Even though he proclaimed his innocence, a jury convicted him and sentenced him to 28 years in prison.

After serving nearly 10 years behind bars, and with the help of the Wisconsin Innocence Project, the conviction was overturned and the charges dropped. He says he knew he had to make the most of his second chance.

"Everything happens for a reason. I believe God is ordering my steps," Adams said. "In order for things to be corrected, it will take someone who has been through it."

Freed in 2007, he enrolled in South Suburban Community College getting his Associate's Degree of May 2009. He studied at Roosevelt since the Fall of 2009.

On Friday, at the Auditorium Theatre, he received his Bachelor of Professional Studies.

"How did I get to this point? It couldn't have happened without an education," he said.

Adams says he now helps those like him, those who need help and have nowhere else to turn. That, he says, has now become his life's mission.

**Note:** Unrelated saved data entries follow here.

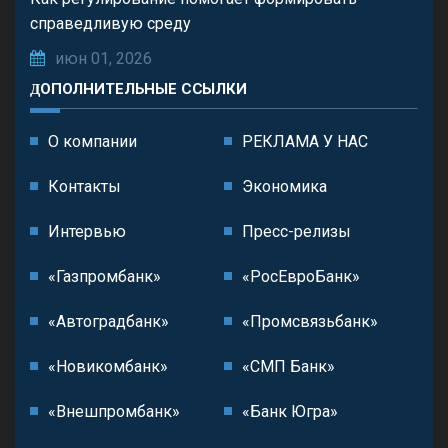
справедливую среду
июн 01, 2026
ДОПОЛНИТЕЛЬНЫЕ ССЫЛКИ
О компании
РЕКЛАМА У НАС
Контакты
Экономика
Интервью
Пресс-релизы
«Газпромбанк»
«РосЕвроБанк»
«Автоградбанк»
«Промсвязьбанк»
«Новикомбанк»
«СМП Банк»
«Внешпромбанк»
«Банк Югра»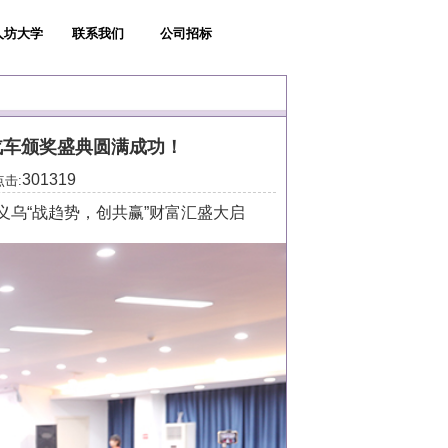
人坊大学
联系我们
公司招标
汽车颁奖盛典圆满成功！
301319
点击:
义乌“战趋势，创共赢”财富汇盛大启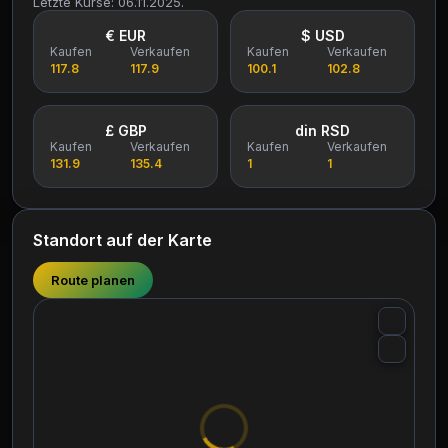
Letzte Kurse: 06.11.2025.
€ EUR
$ USD
Kaufen
Verkaufen
Kaufen
Verkaufen
117.8
117.9
100.1
102.8
£ GBP
din RSD
Kaufen
Verkaufen
Kaufen
Verkaufen
131.9
135.4
1
1
Standort auf der Karte
Route planen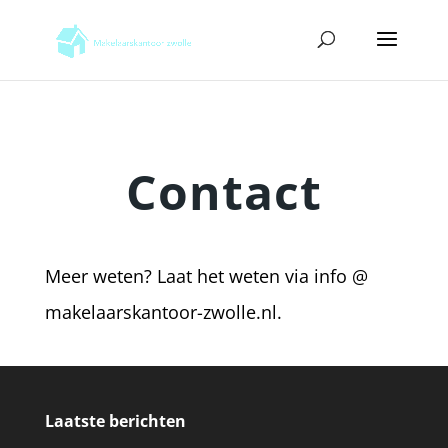
Contact
Meer weten? Laat het weten via info @
makelaarskantoor-zwolle.nl.
Laatste berichten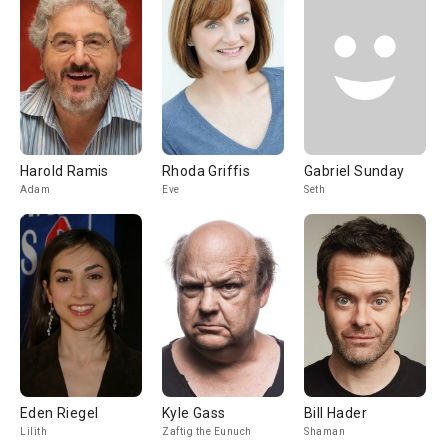
Harold Ramis
Rhoda Griffis
Gabriel Sunday
Adam
Eve
Seth
Eden Riegel
Kyle Gass
Bill Hader
Lilith
Zaftig the Eunuch
Shaman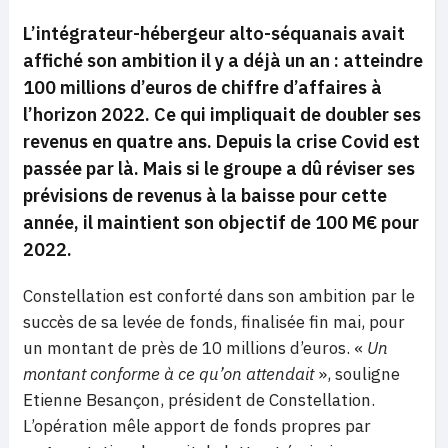
L’intégrateur-hébergeur alto-séquanais avait
affiché son ambition il y a déjà un an : atteindre
100 millions d’euros de chiffre d’affaires à
l’horizon 2022. Ce qui impliquait de doubler ses
revenus en quatre ans. Depuis la crise Covid est
passée par là. Mais si le groupe a dû réviser ses
prévisions de revenus à la baisse pour cette
année, il maintient son objectif de 100 M€ pour
2022.
Constellation est conforté dans son ambition par le
succès de sa levée de fonds, finalisée fin mai, pour
un montant de près de 10 millions d’euros. «
Un
montant conforme à ce qu’on attendait
», souligne
Etienne Besançon, président de Constellation.
L’opération mêle apport de fonds propres par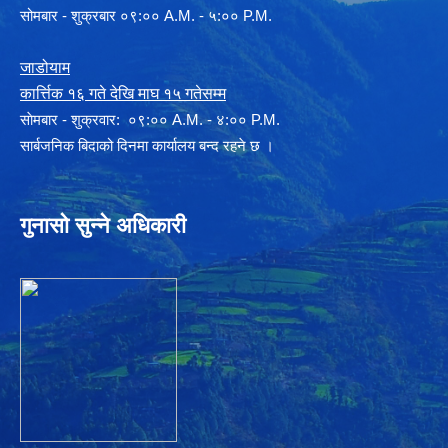
सोमबार - शुक्रबार ०९:०० A.M. - ५:०० P.M.
जाडोयाम
कार्त्तिक १६ गते देखि माघ १५ गतेसम्म
साेमबार - शुक्रवार: ०९:०० A.M. - ४:०० P.M.
सार्बजनिक बिदाको दिनमा कार्यालय बन्द रहने छ ।
गुनासो सुन्ने अधिकारी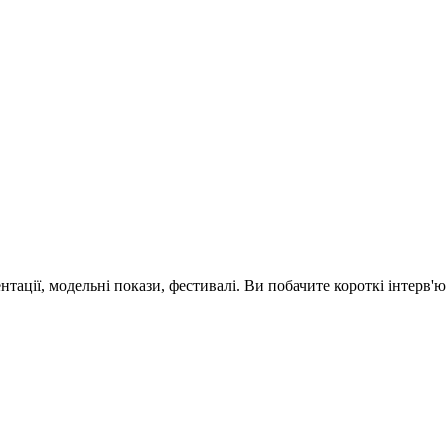
зентації, модельні покази, фестивалі. Ви побачите короткі інтерв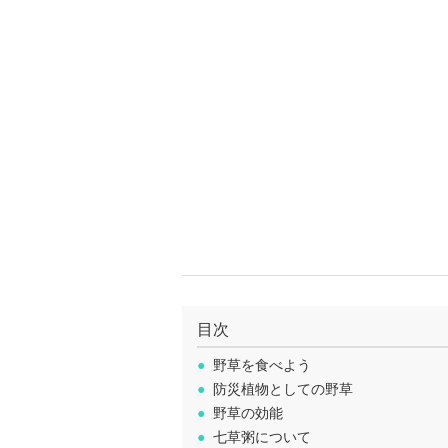
目次
●
野草を食べよう
●
防災植物としての野草
●
野草の効能
●
七草粥について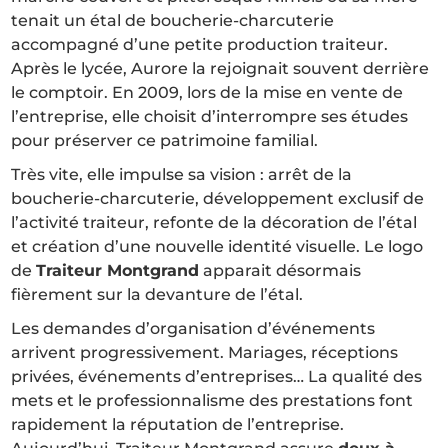
tenait un étal de boucherie-charcuterie
accompagné d’une petite production traiteur.
Après le lycée, Aurore la rejoignait souvent derrière
le comptoir. En 2009, lors de la mise en vente de
l’entreprise, elle choisit d’interrompre ses études
pour préserver ce patrimoine familial.
Très vite, elle impulse sa vision : arrêt de la
boucherie-charcuterie, développement exclusif de
l’activité traiteur, refonte de la décoration de l’étal
et création d’une nouvelle identité visuelle. Le logo
de
Traiteur Montgrand
apparait désormais
fièrement sur la devanture de l’étal.
Les demandes d’organisation d’événements
arrivent progressivement. Mariages, réceptions
privées, événements d’entreprises… La qualité des
mets et le professionnalisme des prestations font
rapidement la réputation de l’entreprise.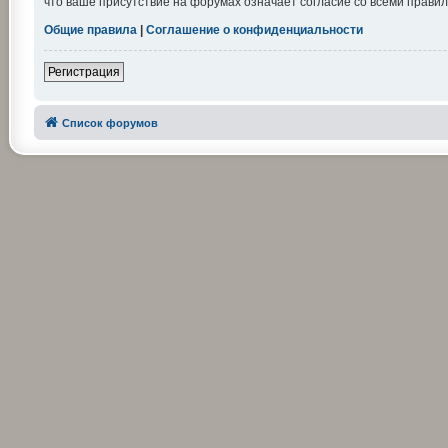
что ваше присутствие на форумах означает согласие со всеми правил
Общие правила
|
Соглашение о конфиденциальности
Регистрация
Список форумов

"If I can go and spend wrongfully ten years in prison and within five years, four years really go to law school, you can do anything," he said.

"I hope whoever hears my story, they will know that anything is possible even after what happened to me." Adams continued. "I have faith that I will someday will make change. I don't know how but I know I won't stop trying."

Adams works for the Seventh Judicial Circuit's Federal Defender program and plans to attend Loyola University Law school.